From the records, return each line that has the word "stoły" in it.

================================

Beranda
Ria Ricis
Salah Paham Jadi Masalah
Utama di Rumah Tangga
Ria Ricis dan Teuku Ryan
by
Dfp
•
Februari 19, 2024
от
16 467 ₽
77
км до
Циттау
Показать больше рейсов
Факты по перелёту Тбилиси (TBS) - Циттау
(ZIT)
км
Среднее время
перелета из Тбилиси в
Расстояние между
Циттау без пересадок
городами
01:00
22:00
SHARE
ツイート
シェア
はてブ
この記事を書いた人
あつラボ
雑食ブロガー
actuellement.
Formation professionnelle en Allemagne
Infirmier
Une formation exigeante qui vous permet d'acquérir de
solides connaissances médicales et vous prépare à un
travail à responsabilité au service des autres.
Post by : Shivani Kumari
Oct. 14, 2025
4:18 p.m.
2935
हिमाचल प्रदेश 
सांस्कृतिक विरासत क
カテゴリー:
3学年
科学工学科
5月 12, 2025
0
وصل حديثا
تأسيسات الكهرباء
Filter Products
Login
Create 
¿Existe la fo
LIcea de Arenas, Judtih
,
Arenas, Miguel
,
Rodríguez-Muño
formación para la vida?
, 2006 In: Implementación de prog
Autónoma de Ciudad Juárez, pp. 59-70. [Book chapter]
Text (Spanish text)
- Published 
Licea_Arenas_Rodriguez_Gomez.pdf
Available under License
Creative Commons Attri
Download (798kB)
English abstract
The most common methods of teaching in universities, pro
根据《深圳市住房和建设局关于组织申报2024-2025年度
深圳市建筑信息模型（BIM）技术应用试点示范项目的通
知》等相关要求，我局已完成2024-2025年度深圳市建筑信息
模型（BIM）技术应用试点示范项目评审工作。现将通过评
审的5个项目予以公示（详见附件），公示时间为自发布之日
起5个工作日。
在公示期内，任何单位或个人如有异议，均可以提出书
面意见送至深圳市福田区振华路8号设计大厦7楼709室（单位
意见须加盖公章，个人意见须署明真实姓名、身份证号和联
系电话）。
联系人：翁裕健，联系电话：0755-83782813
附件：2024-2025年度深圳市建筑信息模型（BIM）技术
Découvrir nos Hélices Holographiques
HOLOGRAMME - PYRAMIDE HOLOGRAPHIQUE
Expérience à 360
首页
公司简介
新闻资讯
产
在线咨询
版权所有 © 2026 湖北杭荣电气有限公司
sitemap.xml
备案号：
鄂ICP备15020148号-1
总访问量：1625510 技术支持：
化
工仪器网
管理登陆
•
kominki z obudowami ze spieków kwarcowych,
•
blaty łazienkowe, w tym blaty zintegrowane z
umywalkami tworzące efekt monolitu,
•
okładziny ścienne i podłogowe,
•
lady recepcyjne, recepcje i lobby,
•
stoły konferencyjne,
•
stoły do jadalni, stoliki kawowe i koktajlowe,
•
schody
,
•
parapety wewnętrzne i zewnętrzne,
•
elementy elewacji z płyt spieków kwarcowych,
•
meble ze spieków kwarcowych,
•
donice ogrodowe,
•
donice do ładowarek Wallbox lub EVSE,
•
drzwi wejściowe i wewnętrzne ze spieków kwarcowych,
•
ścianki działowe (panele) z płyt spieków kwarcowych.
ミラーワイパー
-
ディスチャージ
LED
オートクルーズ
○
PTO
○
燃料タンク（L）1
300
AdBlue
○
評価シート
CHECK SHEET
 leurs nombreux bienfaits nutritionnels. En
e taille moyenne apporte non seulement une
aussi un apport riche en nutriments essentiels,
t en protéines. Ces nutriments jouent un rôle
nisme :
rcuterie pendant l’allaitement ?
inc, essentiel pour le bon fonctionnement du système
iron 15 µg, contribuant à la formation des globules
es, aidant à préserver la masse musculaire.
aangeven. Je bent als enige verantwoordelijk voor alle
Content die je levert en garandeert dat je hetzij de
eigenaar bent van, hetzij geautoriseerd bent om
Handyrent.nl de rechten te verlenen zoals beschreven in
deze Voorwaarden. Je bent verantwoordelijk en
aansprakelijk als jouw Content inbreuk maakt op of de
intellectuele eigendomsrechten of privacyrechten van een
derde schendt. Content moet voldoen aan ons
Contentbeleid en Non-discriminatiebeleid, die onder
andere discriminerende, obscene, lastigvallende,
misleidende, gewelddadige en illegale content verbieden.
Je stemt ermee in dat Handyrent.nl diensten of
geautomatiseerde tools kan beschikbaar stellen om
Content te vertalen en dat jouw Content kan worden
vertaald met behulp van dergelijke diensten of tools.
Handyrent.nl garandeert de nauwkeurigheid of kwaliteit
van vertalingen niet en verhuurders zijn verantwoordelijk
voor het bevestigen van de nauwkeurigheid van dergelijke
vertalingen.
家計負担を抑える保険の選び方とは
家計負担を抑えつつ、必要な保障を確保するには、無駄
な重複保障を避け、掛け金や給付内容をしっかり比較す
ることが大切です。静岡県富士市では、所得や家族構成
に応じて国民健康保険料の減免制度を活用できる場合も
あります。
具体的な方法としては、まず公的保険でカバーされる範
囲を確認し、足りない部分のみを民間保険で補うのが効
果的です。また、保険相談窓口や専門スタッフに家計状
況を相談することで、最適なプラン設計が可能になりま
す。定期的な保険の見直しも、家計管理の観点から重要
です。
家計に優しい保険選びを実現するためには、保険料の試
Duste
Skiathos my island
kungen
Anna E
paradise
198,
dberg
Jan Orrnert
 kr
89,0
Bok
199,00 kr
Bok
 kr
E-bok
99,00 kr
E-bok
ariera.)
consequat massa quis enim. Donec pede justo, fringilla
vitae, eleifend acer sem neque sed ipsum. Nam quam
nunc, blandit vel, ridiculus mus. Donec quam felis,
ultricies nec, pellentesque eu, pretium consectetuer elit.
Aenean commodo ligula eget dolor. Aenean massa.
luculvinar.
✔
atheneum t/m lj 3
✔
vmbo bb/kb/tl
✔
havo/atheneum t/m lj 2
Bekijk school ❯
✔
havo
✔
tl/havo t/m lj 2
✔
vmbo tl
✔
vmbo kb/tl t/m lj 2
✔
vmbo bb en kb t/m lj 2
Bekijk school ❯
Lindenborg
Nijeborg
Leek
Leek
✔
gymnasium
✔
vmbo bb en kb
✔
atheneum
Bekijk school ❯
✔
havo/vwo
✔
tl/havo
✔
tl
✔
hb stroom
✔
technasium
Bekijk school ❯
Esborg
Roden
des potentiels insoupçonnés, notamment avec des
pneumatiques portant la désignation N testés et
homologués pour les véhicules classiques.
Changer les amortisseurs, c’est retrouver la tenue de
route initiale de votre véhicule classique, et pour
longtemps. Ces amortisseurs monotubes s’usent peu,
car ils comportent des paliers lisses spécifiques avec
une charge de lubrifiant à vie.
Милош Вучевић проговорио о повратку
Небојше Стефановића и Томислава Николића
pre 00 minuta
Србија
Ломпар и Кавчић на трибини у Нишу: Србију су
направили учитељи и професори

================================

▸ TASK RESULT:
stoły konferencyjne,
stoły do jadalni, stoliki kawowe i koktajlowe,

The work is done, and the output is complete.